Sie sah ihm zu, wie er es notierte. Seine Hände waren ebenso sonnengebräunt wie sein Gesicht. Offenbar gehörte er nicht zu den Menschen, die Ludo als Bürohocker bezeichnet hätte. Zwar standen auf einem kleineren Tisch ein Computerbildschirm samt Tastatur und eine Reihe anderer Apparaturen, die Angela nicht kannte, aber eine sitzende Tätigkeit schien Charles nicht auszuüben. Er hatte breite Schultern, schmale Hüften und wirkte sehr sportlich. Von der Figur her erinnerte er Angela an Ludo, der Zeit seines Lebens ein stattlicher Mann gewesen war. Er war schon siebzig Jahre alt, als er Angela zu sich nahm, aber er wirkte immer noch jung und war voller Tatendrang. Erst im vergangenen Jahr war er alt und gebrechlich geworden.
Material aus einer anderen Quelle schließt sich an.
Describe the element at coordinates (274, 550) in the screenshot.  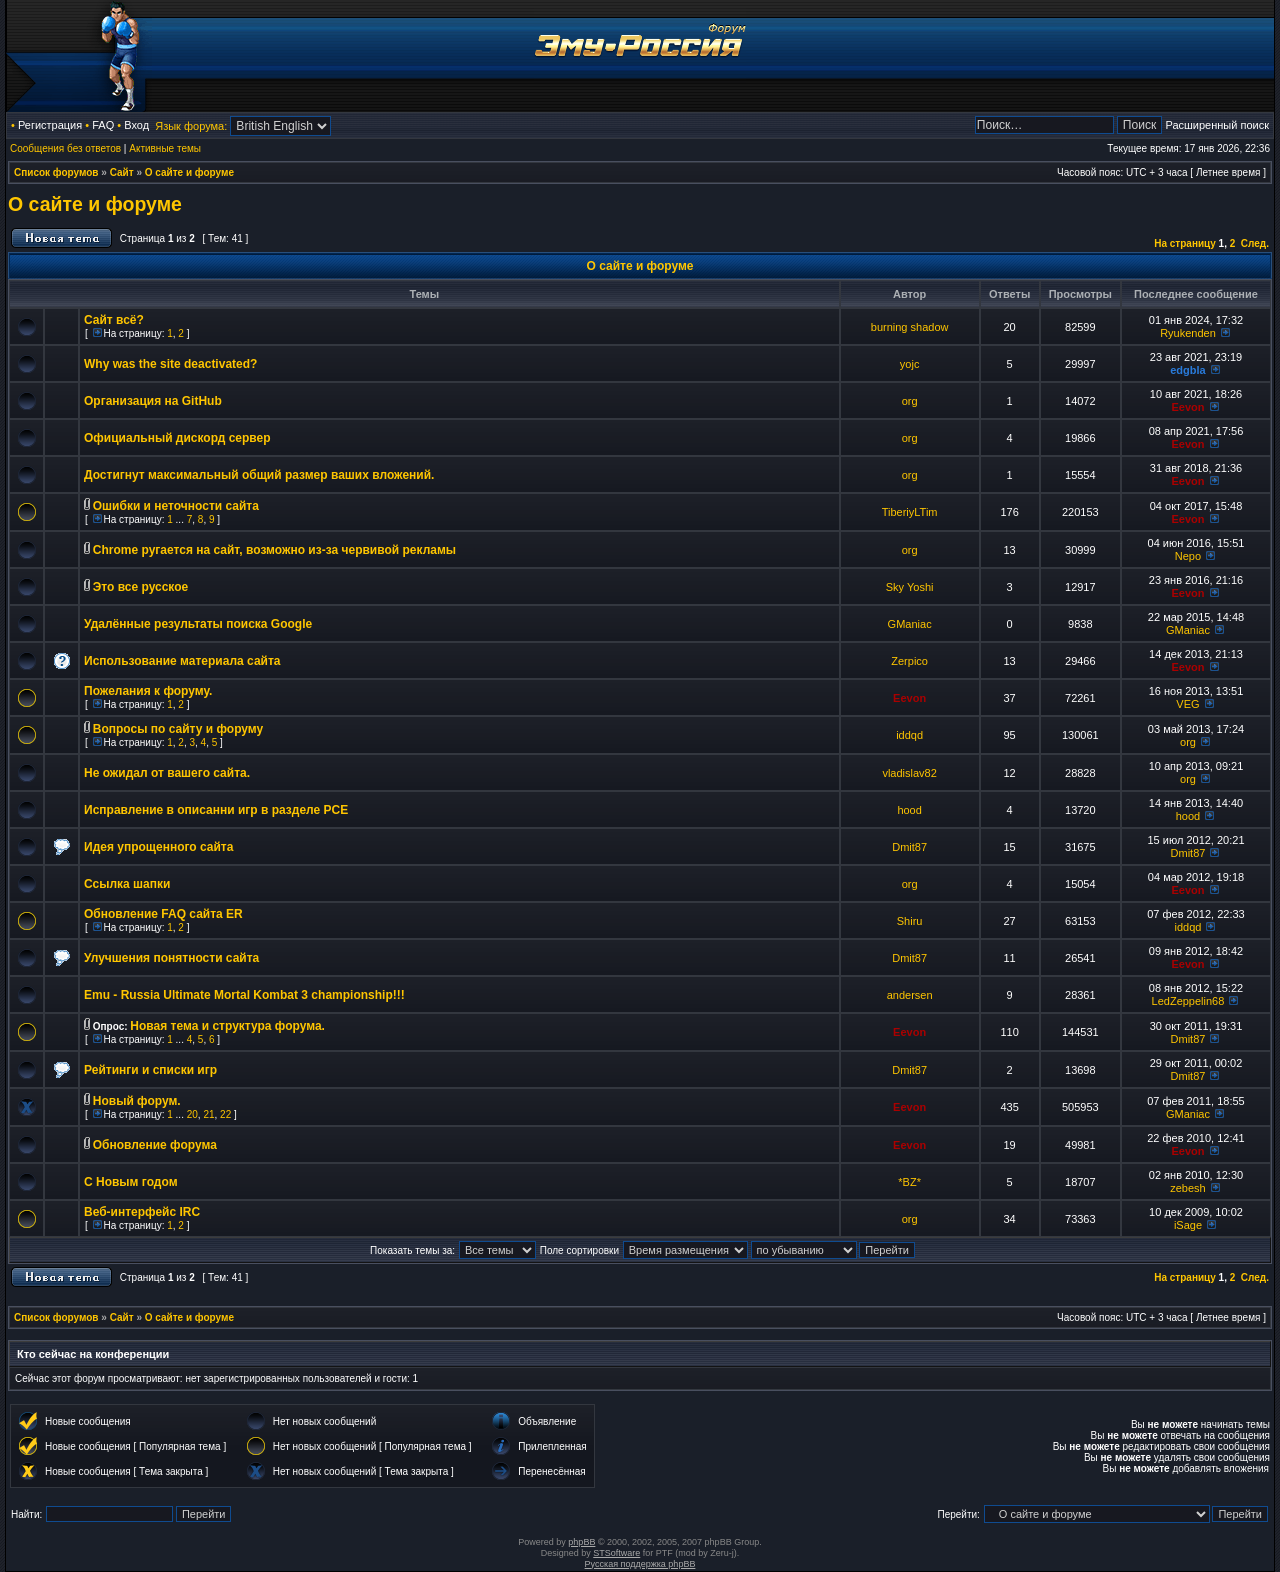 I see `Chrome ругается на сайт, возможно из-за червивой рекламы` at that location.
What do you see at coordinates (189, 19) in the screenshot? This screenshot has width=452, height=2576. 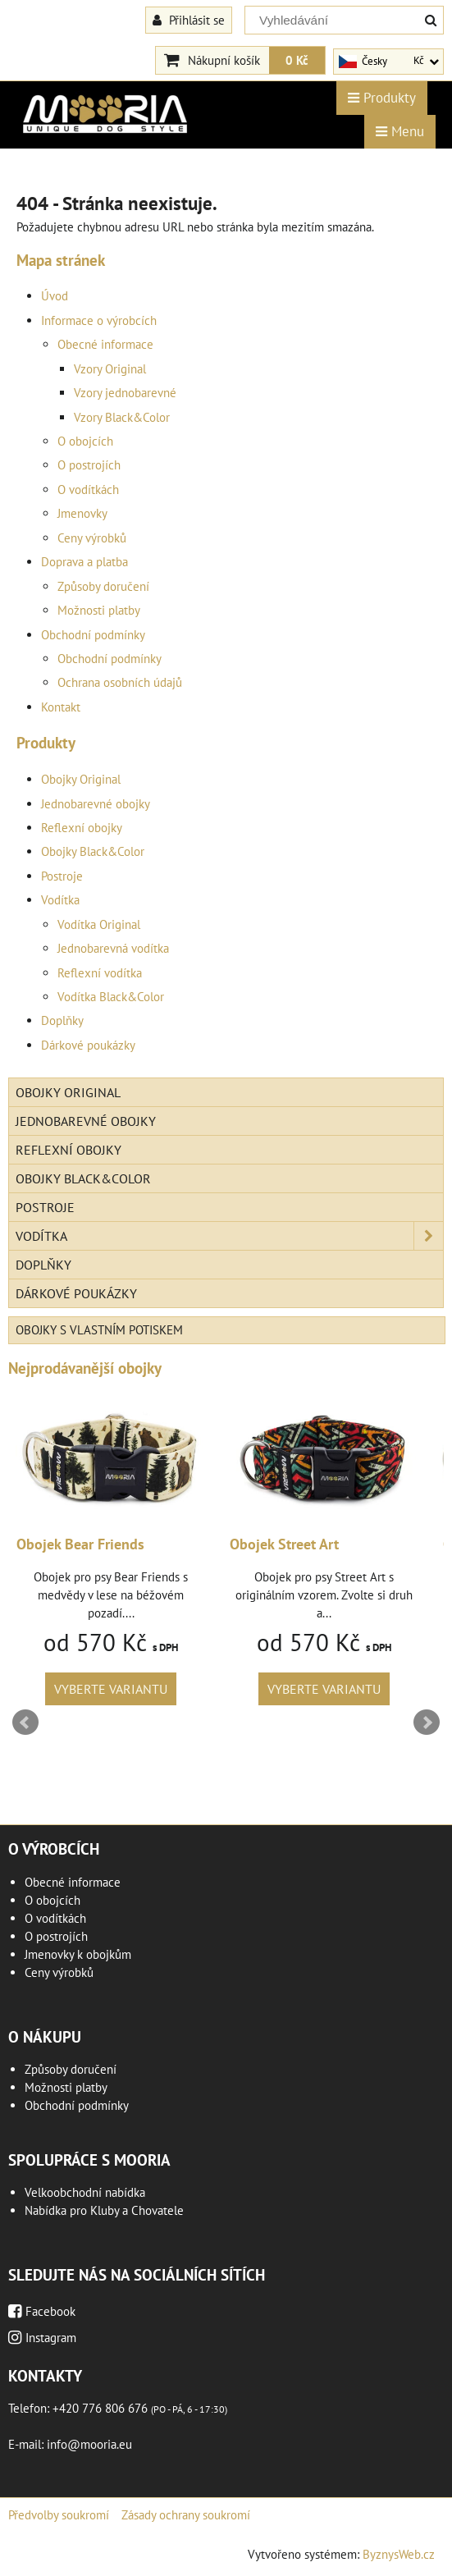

„Und wo ist die – ‚Sea Fever‘, nicht wahr? – registriert?“

„Sie kam aus Brixham in Devon, aber das war lange vor meiner Zeit. Ich bin nie in England gewesen.“

„Aber Ihre Familie stammt doch von dort. Wo leben Ihre Verwandten?“ Charles sah Angela prüfend an.

Angela fror plötzlich. Auf sie wirkte Charles’ Blick kalt und abschätzend. Ihr Großvater war stets freundlich gewesen, er betrachtete die Welt voller Humor und Toleranz. Von diesen Eigenschaften schien Charles nichts zu besitzen, jedenfalls konnte Angela nichts davon erkennen.

„Ich habe keine anderen Verwandten – soweit ich weiß.“

„Hm. Wie alt sind Sie, Angie?“

„Achtzehn – jedenfalls fast.“

Er warf ihr einen skeptischen Blick zu. „Sind Sie sicher? Sie sehen nicht älter als fünfzehn aus.“

„Ich kann es mit einer Geburtsurkunde beweisen“, entgegnete sie mit fester Stimme. „Im März werde ich achtzehn.“

Charles ließ den Blick über Angelas jungenhart schmalen Körper gleiten.

„Wann haben Sie zuletzt gegessen?“, fragte er schließlich abrupt.

Angela konnte sich nicht daran erinnern. In den vergangenen vierundzwanzig Stunden hatte sie keine Zeit gehabt, ans Essen zu denken.

„Ich weiß nicht. Aber ich habe keinen Hunger.“

„Kennen Sie die Todesursache Ihres Großvaters? Sind Sie sicher, dass er auch wirklich tot ist und nicht etwa im Koma liegt?“

„Ich bin ganz sicher. Sein Herz schlug nicht mehr. Er musste Tabletten zur Stärkung seines Herzens nehmen, aber sie wirkten nicht mehr. Gestern fühlte er sich den ganzen Tag über so schlecht, dass er seine Koje nicht verließ. Ab und zu versuchte er zu sprechen, doch es war kaum zu verstehen. Er wusste, dass er sterben musste, und sagte sogar … Goodbye …“

Trotz ihres Entschlusses, niemandem ihre Verzweiflung zu zeigen, traten Angela Tränen in die Augen. Sie versuchte sie fortzuwischen, doch sie liefen ihr bereits die Wangen hinab.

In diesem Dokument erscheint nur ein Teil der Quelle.